We arrived for dinner at Shnauzers Bar and Grille in Schoolcraft at about 8:00 pm and consequently had to wait for a table. The only others waiting were a young family…obviously a mom, dad and two young boys, one in school and one not yet. We talked for a little while. Mom had just taken a really hard test for nursing school and they were going out to celebrate. They were all excited, and mom was glad to get her nose out of a book for the first time in a quite a while.

They were seated just shortly before us, and we we watched them celebrate. Dad was just a normal looking balding guy, prematurely, who just seemed sincere and responsible. He was just nice enough to not be weird. Mom was in her twenties or early thirties and was quite attractive even though it was obvious that she was a mother. The kids were fairly well behaved, but they were still boys.

While we watched, Jen, my wife, blurts out that we could pay for their meal. I don't reply, but I just mulled it over for a while as I watch them. Jen and I just split a small order of nachos, and while Jen had a large Blue Moon white wheat beer, I had a small Samuel Adams Cherry Wheat.

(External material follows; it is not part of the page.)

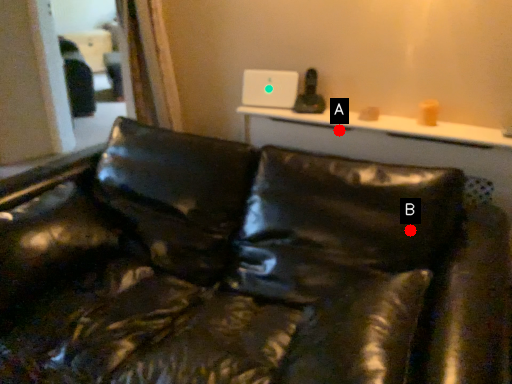 Question: Two points are circled on the image, labeled by A and B beside each circle. Which point is closer to the camera taking this photo?

Choices:
 (A) A is closer
 (B) B is closer

Answer: (B) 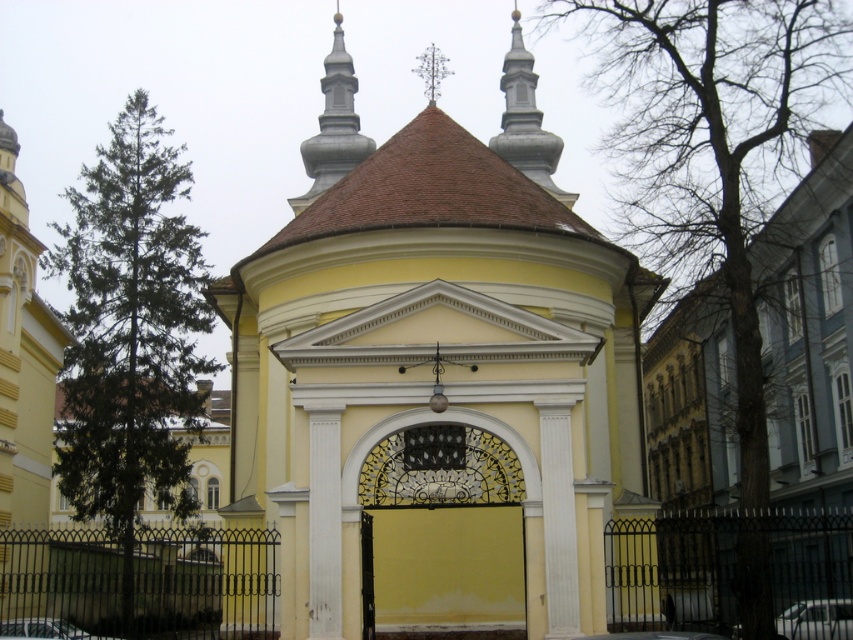 You are standing in front of the building and want to take a photo of the yellow matte wall at center. Based on its position, where should you aim your camera to capture it?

Our waiter, a young and slightly immature kid named Jamie who picked on the waitress Jamie constantly, came and asked us if we needed anything else. I asked him to do something for me on the sly, and pointed out the table real undercover like. I told him to bring me their bill and tell them nothing.

He brought it back, but said their waitress wants to know what and when to tell them. I reply that they should wait until the family is finished and then just tell them that it's all taken care of. I paid the bill and we left.

We returned the next day, and waitress who waited on the family the night before waited on us. She said they were astonished and didn't know what to think. They really couldn't believe it. I'll admit that I did feel some little bit of self satisfaction.

I thought later that this would be a great evangelism tool, but we prefer other less productive and cheaper evangelism systems.